Grassley demurs on his role in potential Roe reversal
U.S. Sen. Chuck Grassley, R-Iowa, shown here meeting Sept. 29, 2020, with then-Supreme Court nominee Amy Coney Barrett, said he worked with former President Donald Trump to secure a conservative majority on the U.S. Supreme Court. (Photo courtesy of Sen. Grassley's office)
U.S. Sen. Chuck Grassley was reticent in a call with reporters Wednesday about his role in the anticipated overturning of Roe v. Wade, the landmark court decision that made abortions widely available in the United States.
“You never know what they’re going to do,” Grassley said of Supreme Court nominees he has supported. “You look at these people when you’re vetting them, when you’re questioning them, and you don’t know what they’re going to do down the road, and that applies to” the Roe decision.
Grassley in the past has touted his work to create a solid conservative majority on the Supreme Court — even tying himself to former President Donald Trump for the achievement.
A leaked draft of an upcoming Supreme Court opinion indicates a majority of justices may support overturning Roe and a subsequent decision that have been the foundations for abortion rights. The three justices Trump nominated are among them.
One of those justices, Neil Gorsuch, got the nod after Grassley, in his role as head of the Senate Judiciary Committee in 2016, declined to consider then-President Barack Obama’s nominee because it was the last year of his presidency.
Grassley, R-Iowa, incensed Democrats when he moved to confirm Justice Amy Coney Barrett in Trump’s last year in 2020. Had consideration of that nomination also been declined, President Joe Biden, a Democrat, would have picked late Justice Ruth Bader Ginsburg’s successor.

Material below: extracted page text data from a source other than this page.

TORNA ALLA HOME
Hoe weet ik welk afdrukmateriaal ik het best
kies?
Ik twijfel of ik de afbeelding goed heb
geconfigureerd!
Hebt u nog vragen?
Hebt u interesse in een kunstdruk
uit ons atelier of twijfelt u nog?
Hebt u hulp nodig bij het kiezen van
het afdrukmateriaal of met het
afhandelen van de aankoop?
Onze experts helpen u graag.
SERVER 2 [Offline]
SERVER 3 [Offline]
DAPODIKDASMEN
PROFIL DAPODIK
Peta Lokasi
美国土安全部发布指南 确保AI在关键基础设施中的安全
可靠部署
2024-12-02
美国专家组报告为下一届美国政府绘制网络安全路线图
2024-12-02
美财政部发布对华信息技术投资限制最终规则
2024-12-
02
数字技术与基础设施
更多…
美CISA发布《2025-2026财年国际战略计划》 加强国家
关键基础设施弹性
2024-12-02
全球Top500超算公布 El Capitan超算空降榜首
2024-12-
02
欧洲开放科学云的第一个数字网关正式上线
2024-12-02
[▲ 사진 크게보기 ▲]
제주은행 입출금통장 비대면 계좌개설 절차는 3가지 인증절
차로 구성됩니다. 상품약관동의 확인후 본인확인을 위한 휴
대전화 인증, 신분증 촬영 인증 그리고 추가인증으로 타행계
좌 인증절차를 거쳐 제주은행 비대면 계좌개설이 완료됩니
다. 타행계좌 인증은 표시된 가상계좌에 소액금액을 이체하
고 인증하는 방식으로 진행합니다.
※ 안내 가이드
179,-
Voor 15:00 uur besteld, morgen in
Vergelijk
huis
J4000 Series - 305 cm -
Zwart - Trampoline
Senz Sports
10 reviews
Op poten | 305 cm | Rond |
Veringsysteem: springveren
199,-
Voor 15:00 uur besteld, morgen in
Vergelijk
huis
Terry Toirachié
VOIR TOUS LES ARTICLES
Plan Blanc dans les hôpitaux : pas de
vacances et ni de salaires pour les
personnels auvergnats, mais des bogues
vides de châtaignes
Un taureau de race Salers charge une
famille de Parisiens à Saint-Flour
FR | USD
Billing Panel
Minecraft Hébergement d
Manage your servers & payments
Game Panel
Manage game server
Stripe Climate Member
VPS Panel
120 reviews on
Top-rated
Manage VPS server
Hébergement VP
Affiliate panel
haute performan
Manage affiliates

“Together, President Trump and I cemented a conservative 6-3 majority on the Supreme Court,” Grassley said in April at a Republican district convention in Carroll.

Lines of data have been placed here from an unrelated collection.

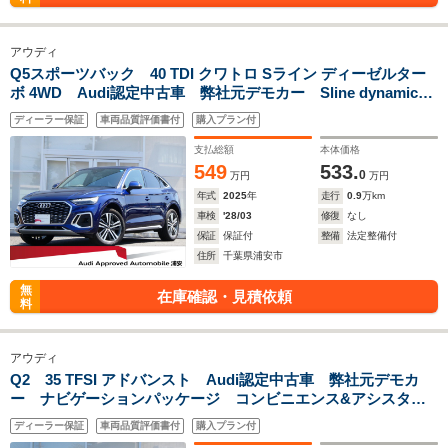
アウディ
Q5スポーツバック 40 TDI クワトロ Sライン ディーゼルター
ボ 4WD Audi認定中古車 弊社元デモカー Sline dynamic
editionパッケージ S line plusパッケージ コンフォートパッ
ディーラー保証
車両品質評価書付
購入プラン付
ケージ TVチューナー サラウンドビューカメラ MMIナビゲ
ーション 認定中古車保証1年
支払総額
本体価格
549
533.
0
万円
万円
年式
2025
年
走行
0.9
万km
車検
'28/03
修復
なし
保証
保証付
整備
法定整備付
住所
千葉県浦安市
無
在庫確認・見積依頼
料
アウディ
Q2 35 TFSI アドバンスト Audi認定中古車 弊社元デモカ
ー ナビゲーションパッケージ コンビニエンス&アシスタン
スパッケージ テクノロジーパッケージ LEDヘッドライト
ディーラー保証
車両品質評価書付
購入プラン付
バーチャルコックピットプラス 認定中古車保証1年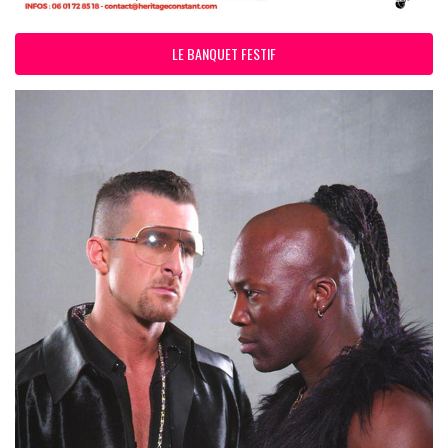
LE BANQUET FESTIF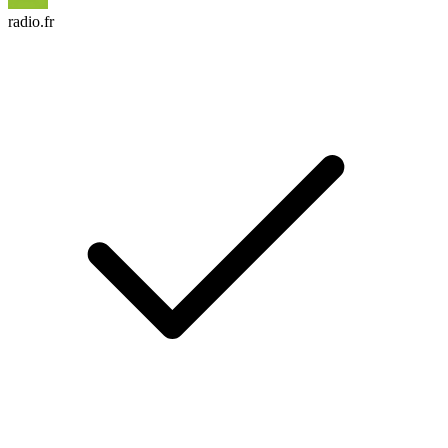
radio.fr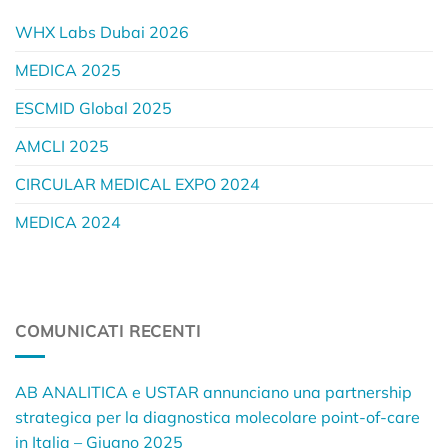
WHX Labs Dubai 2026
MEDICA 2025
ESCMID Global 2025
AMCLI 2025
CIRCULAR MEDICAL EXPO 2024
MEDICA 2024
COMUNICATI RECENTI
AB ANALITICA e USTAR annunciano una partnership
strategica per la diagnostica molecolare point-of-care
in Italia – Giugno 2025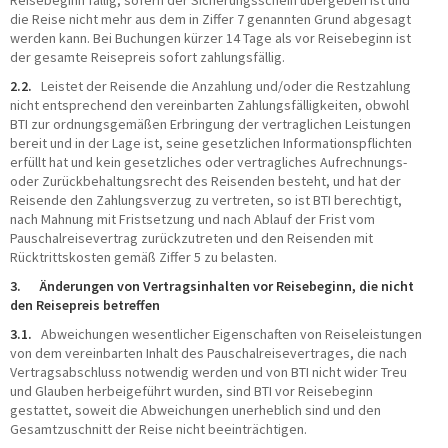
Reisebeginn fällig, sofern der Sicherungsschein übergeben ist und
die Reise nicht mehr aus dem in Ziffer 7 genannten Grund abgesagt
werden kann. Bei Buchungen kürzer 14 Tage als vor Reisebeginn ist
der gesamte Reisepreis sofort zahlungsfällig.
2.2.
Leistet der Reisende die Anzahlung und/oder die Restzahlung
nicht entsprechend den vereinbarten Zahlungsfälligkeiten, obwohl
BTI zur ordnungsgemäßen Erbringung der vertraglichen Leistungen
bereit und in der Lage ist, seine gesetzlichen Informationspflichten
erfüllt hat und kein gesetzliches oder vertragliches Aufrechnungs-
oder Zurückbehaltungsrecht des Reisenden besteht, und hat der
Reisende den Zahlungsverzug zu vertreten, so ist BTI berechtigt,
nach Mahnung mit Fristsetzung und nach Ablauf der Frist vom
Pauschalreisevertrag zurückzutreten und den Reisenden mit
Rücktrittskosten gemäß Ziffer 5 zu belasten.
3. Änderungen von Vertragsinhalten vor Reisebeginn, die nicht
den Reisepreis betreffen
3.1.
Abweichungen wesentlicher Eigenschaften von Reiseleistungen
von dem vereinbarten Inhalt des Pauschalreisevertrages, die nach
Vertragsabschluss notwendig werden und von BTI nicht wider Treu
und Glauben herbeigeführt wurden, sind BTI vor Reisebeginn
gestattet, soweit die Abweichungen unerheblich sind und den
Gesamtzuschnitt der Reise nicht beeinträchtigen.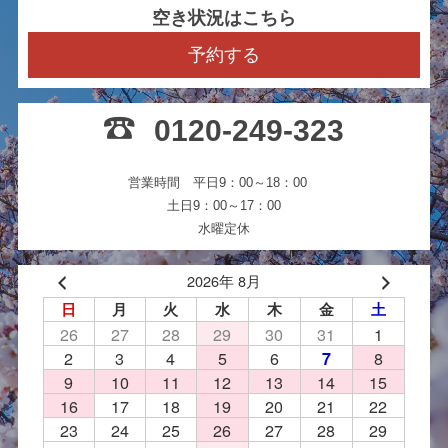
空き状況はこちら
予約する
0120-249-323
営業時間 平日9：00～18：00
土日9：00～17：00
水曜定休
2026年 8月
日
月
火
水
木
金
土
26
27
28
29
30
31
1
2
3
4
5
6
8
7
9
10
11
12
13
14
15
16
17
18
19
20
21
22
23
24
25
26
27
28
29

On Wednesday, he expressed support for the overturning of Roe but largely declined to talk about the anticipated decision and its implications.
“I don’t think anybody should be surprised where I stand on Roe,” Grassley said. “I’ve had the same position for decades.”
The leaked draft is not the court’s final opinion and it could change. If adopted by a majority of justices as written, however, it is expected to result in the near or outright banning of abortion in about half of the United States, according to the New York Times.
Iowa is not included in that group because of a 2018 Iowa Supreme Court ruling that the state constitution protects access to abortions. However, a pending legal challenge to a 2020 law could reverse that protection, and Republican state lawmakers are advancing a proposed constitutional amendment to declare there is no right to abortion.
U.S. Sen. Joni Ernst, Iowa’s other Republican senator, is poised to introduce a bill that would ban abortions in all states after six weeks into a pregnancy, the Washington Post reported. Grassley declined to say whether he would support that legislation.
Grassley was most forceful Wednesday about the leak of the draft opinion to Politico — which published it on Monday — saying the confidential nature of the high court’s deliberations should be preserved.
“This leak must be investigated quickly and thoroughly,” Grassley said, “and anybody that has violated the rules should be fired and if they’re a lawyer, be debarred. And if it’s a criminal act, prosecuted.”
Some Senate Democrats have said they were misled by justices during pre-confirmation interviews about whether the Roe decision was safe from reconsideration as a long-established legal precedent.
“Several of these conservative justices, who are in no way accountable to the American people, have lied to the U.S. Senate, ripped up the Constitution and defiled both precedent and the Supreme Court’s reputation – all at the expense of tens of millions of women who could soon be stripped of their bodily autonomy and the constitutional rights they’ve relied on for half a century,” House Speaker Nancy Pelosi, D-California, and Senate Majority Leader Chuck Schumer, D-New York, said in a joint statement.
Grassley said Wednesday, “I don’t think they misled us,” and he pointed to the overturning of an 1896 Supreme Court decision that allowed racial segregation for more than 50 years as an example that legal precedents aren’t absolute.
“Nobody today would try to justify ‘separate but equal’ just because it was a precedent,” he said.